Bei den Übergangsregelungen gilt es sicher zu stellen, dass die in § 5 Abs. 2 des Psychotherapeutengesetzes genannten Studiengänge der Pädagogik und Sozialpädagogik in der aktuellen Studienpraxis in der Regel anders benannt werden. Es ist wesentlich, dass die Übergangsregelungen ebenfalls auf Studierende sowie auf Absolventinnen/Absolventen mit einem Bachelor- und Masterabschluss der Sozialen Arbeit inklusive Heilpädagogik sowie der Erziehungswissenschaft Bezug nehmen.

Der Begriff der Sozialpädagogik ist veraltet. In den Studienordnungen der meisten Bundesländer sind die Inhalte des früheren Sozialpädagogik-Studiums im Studium der Sozialen Arbeit aufgegangen. Der Gesetzestext nimmt jedoch Bezug auf den Begriff der Sozialpädagogik. Daher bedarf es aus unserer Sicht zudem einer entsprechenden Klarstellung.

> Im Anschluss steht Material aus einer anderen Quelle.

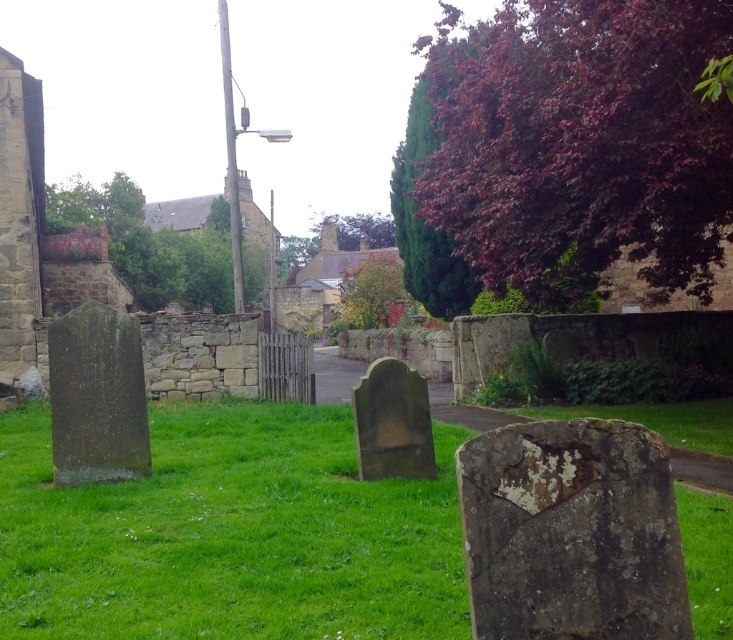 Question: Based on their relative distances, which object is nearer to the smooth gray stone gravestone at center?

Choices:
 (A) granite gravestone at left
 (B) green mossy stone at center

Answer: (A)

Question: Among these points, which one is nearest to the camera?

Choices:
 (A) (122, 442)
 (B) (647, 512)

Answer: (B)

Question: Is green mossy stone at center closer to camera compared to lichen-covered stone at center?

Choices:
 (A) no
 (B) yes

Answer: (A)

Question: Which point is farther to the camera?

Choices:
 (A) granite gravestone at left
 (B) smooth gray stone gravestone at center
 (C) green mossy stone at center

Answer: (C)

Question: Does green mossy stone at center have a larger size compared to lichen-covered stone at center?

Choices:
 (A) no
 (B) yes

Answer: (A)

Question: Can you confirm if green mossy stone at center is positioned to the right of smooth gray stone gravestone at center?

Choices:
 (A) yes
 (B) no

Answer: (B) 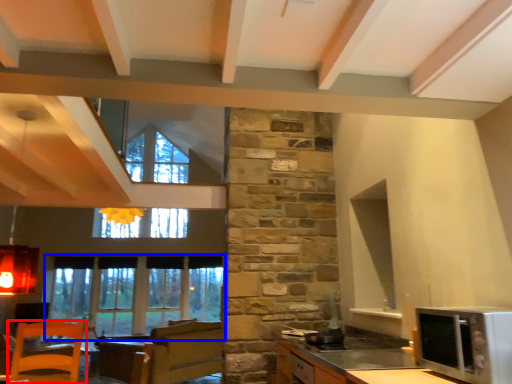 Question: Which point is closer to the camera, chair (highlighted by a red box) or window (highlighted by a blue box)?

Choices:
 (A) chair
 (B) window

Answer: (A) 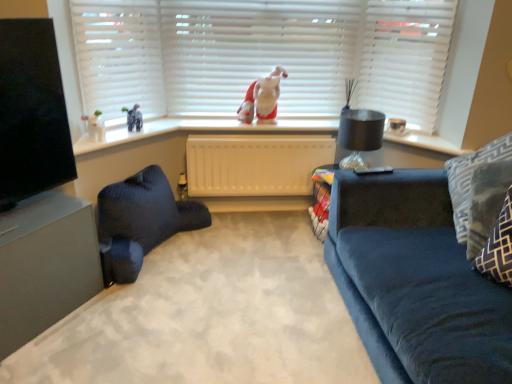 Identify the location of free space to the right of dark blue fabric studio couch at lower left, the 2th studio couch in the right-to-left sequence. (238, 255). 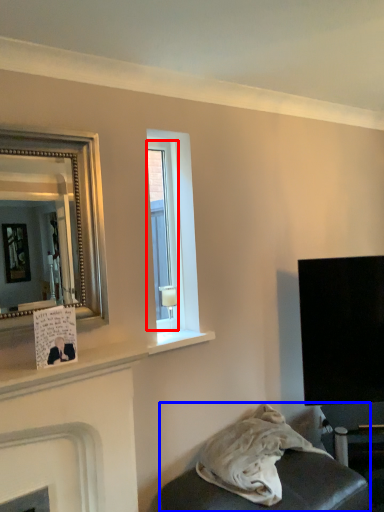 Question: Which of the following is the closest to the observer, window (highlighted by a red box) or furniture (highlighted by a blue box)?

Choices:
 (A) window
 (B) furniture

Answer: (B) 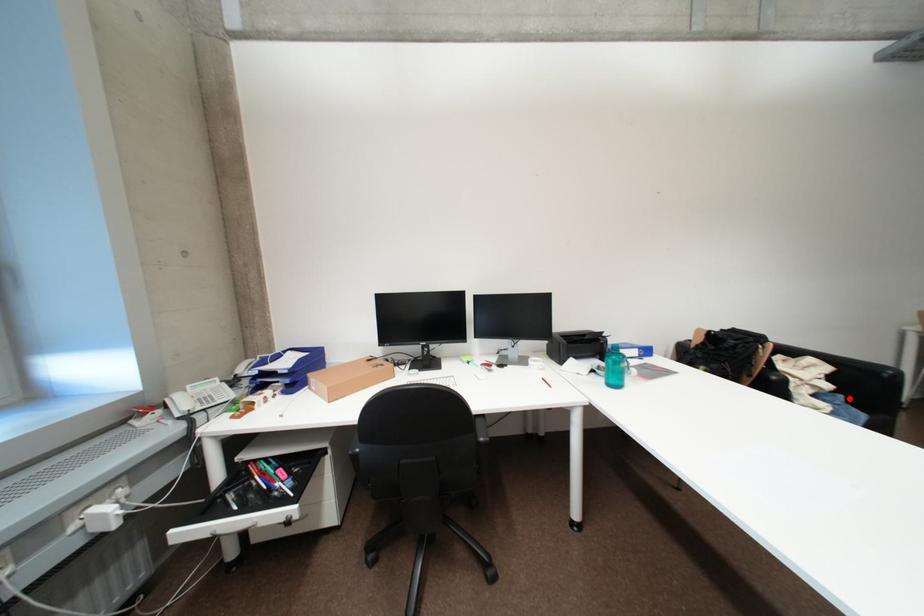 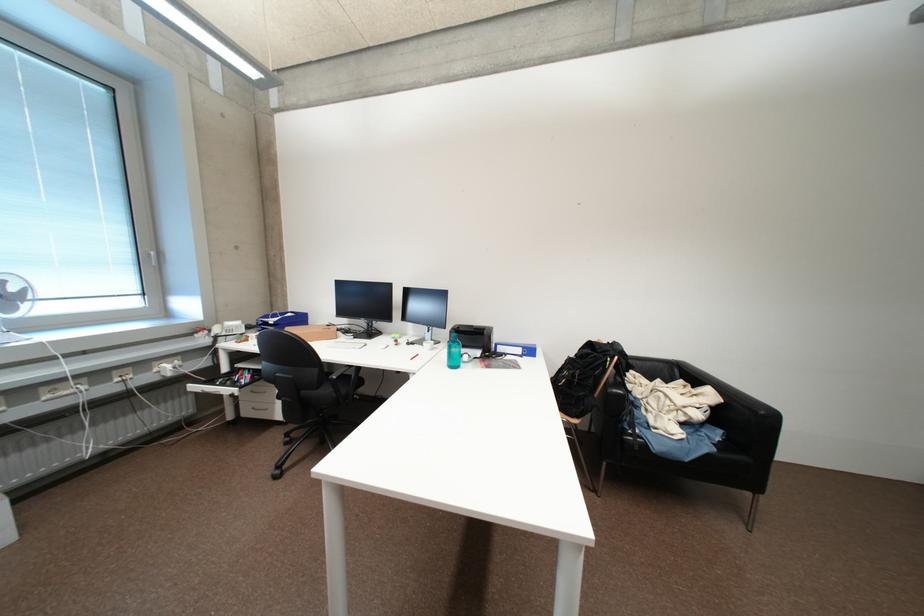 Question: I am providing you with two images of the same scene from different viewpoints. Image1 has a red point marked. In image2, the corresponding 3D location appears at what relative position? Reply with the corresponding letter.

Choices:
 (A) Closer
 (B) Farther

Answer: (B) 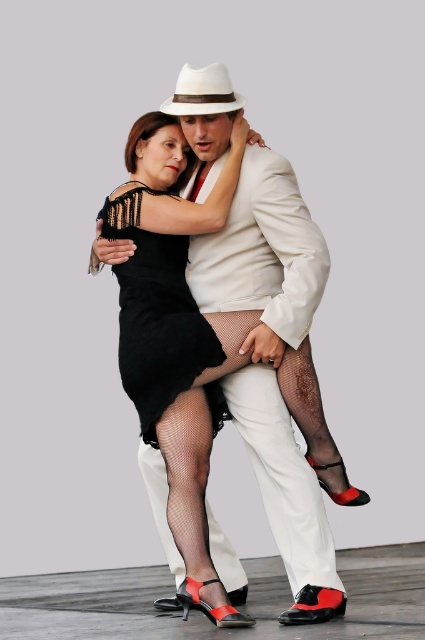 Question: Which object appears closest to the camera in this image?

Choices:
 (A) matte black dress at center
 (B) black mesh dress at center
 (C) fishnet stockings at center

Answer: (A)

Question: Can you confirm if matte black dress at center is positioned above fishnet stockings at center?

Choices:
 (A) yes
 (B) no

Answer: (A)

Question: Does matte black dress at center appear on the left side of white felt fedora at center?

Choices:
 (A) yes
 (B) no

Answer: (B)

Question: Which object appears closest to the camera in this image?

Choices:
 (A) black mesh dress at center
 (B) fishnet stockings at center

Answer: (B)

Question: Can you confirm if fishnet stockings at center is positioned below white felt fedora at center?

Choices:
 (A) no
 (B) yes

Answer: (B)

Question: Among these points, which one is nearest to the camera?

Choices:
 (A) (210, 541)
 (B) (124, 372)
 (C) (227, 72)

Answer: (B) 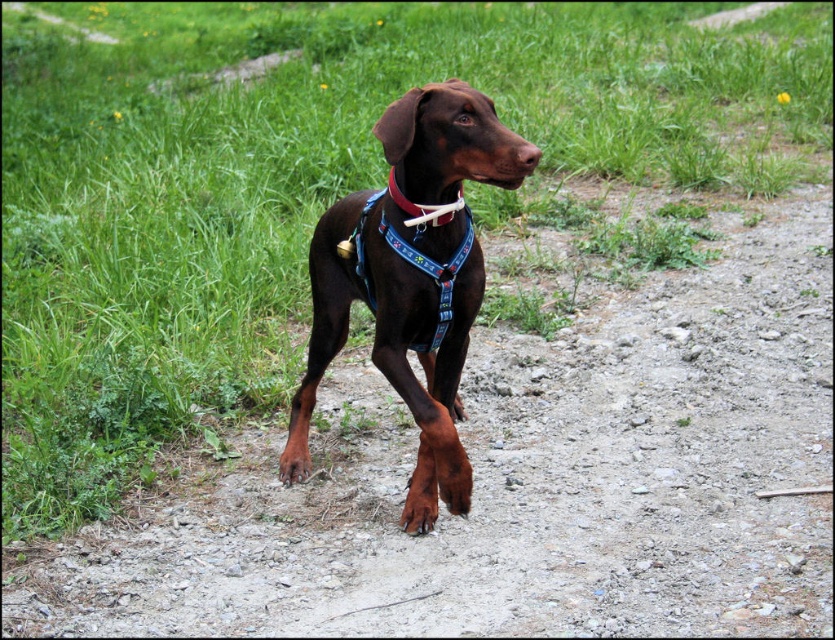 Question: Which point is closer to the camera?

Choices:
 (A) shiny brown dog at center
 (B) dirt track at center

Answer: (A)

Question: Does shiny brown dog at center appear on the left side of smooth red collar at center?

Choices:
 (A) yes
 (B) no

Answer: (B)

Question: Is shiny brown dog at center bigger than smooth red collar at center?

Choices:
 (A) no
 (B) yes

Answer: (B)

Question: Considering the relative positions of dirt track at center and shiny brown dog at center in the image provided, where is dirt track at center located with respect to shiny brown dog at center?

Choices:
 (A) right
 (B) left

Answer: (A)

Question: Among these points, which one is nearest to the camera?

Choices:
 (A) 304,417
 (B) 388,193
 (C) 767,308

Answer: (B)

Question: Based on their relative distances, which object is farther from the dirt track at center?

Choices:
 (A) smooth red collar at center
 (B) shiny brown dog at center

Answer: (A)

Artikel 2 Nummer 1: Kostenerstattung für psychotherapeutische Leistungen

Es ist vorgesehen zu regeln, dass selbstbeschaffte Leistungen bei einem Psychotherapeuten auf Grund eines Systemversagens nur dann durch gesetzliche Krankenkassen erstattet werden können, wenn diese gemäß § 95c SGB V ins Arztregister eingetragen sind. An dieser Stelle sollte ergänzt werden, wann Patientinnen und Patienten ein Recht darauf haben, sich eine psychotherapeutische Leistung selbst zu beschaffen. Hierzu hat sich eine höchstrichterliche Rechtsprechung entwickelt. Eine zumutbare Wartezeit liegt demnach zwischen sechs Wochen und drei Monaten (BSG Az. 6 RKA 15/97). Eine „Notwendigkeitsbescheinigung“ werde benötigt, die beispielsweise durch einen Vertragsarzt aufgestellt werden kann. Weist der Versicherte nach, dass er sich bei mindestens drei Vertragspsychotherapeuten vergeblich um einen Termin bemüht hat, hat er ein Recht auf Kostenerstattung, wenn er sich die Leistung privat bei einem qualifizierten Therapeuten selbst beschafft. Diese Regelungen sind im Sinne der Stärkung von Patientenrechten ins Gesetz aufzunehmen. Eine solche Vorgehensweise schafft Transparenz für Patientinnen und Patienten.

 

C.   Ergänzende Änderungsbedarfe


Obligatorische Praxisphasen außerhalb des Gesundheitswesens in das Studium und in die Approbationsordnung integrieren

Im Rahmen der obligatorischen Praxisphasen sollten Studierende der Psychotherapie Erfahrungen in Institutionen sammeln, die nicht originär zum Gesundheitswesen gehören. Erfahrungen mit psychotherapeutischen Tätigkeiten in Einrichtungen der institutionellen Versorgung könnten beispielsweise in der Jugendhilfe, in Beratungsstellen, der Gemeindepsychiatrie, der Behindertenhilfe und Suchthilfe gesammelt werden. Auf diese Weise könnten Studierende einen umfangreicheren Einblick über mögliche spätere Beschäftigungsmöglichkeiten gewinnen. Ein solcher Ansatz kann einen wichtigen Beitrag dazu leisten, einem Fachkräftemangel in der institutionellen Versorgung entgegen zu wirken. Darüber hinaus könnte ein solches Vorgehen zu einem besseren Verständnis über die vielfältigen Versorgungsangebote unter Psychotherapeuten beitragen.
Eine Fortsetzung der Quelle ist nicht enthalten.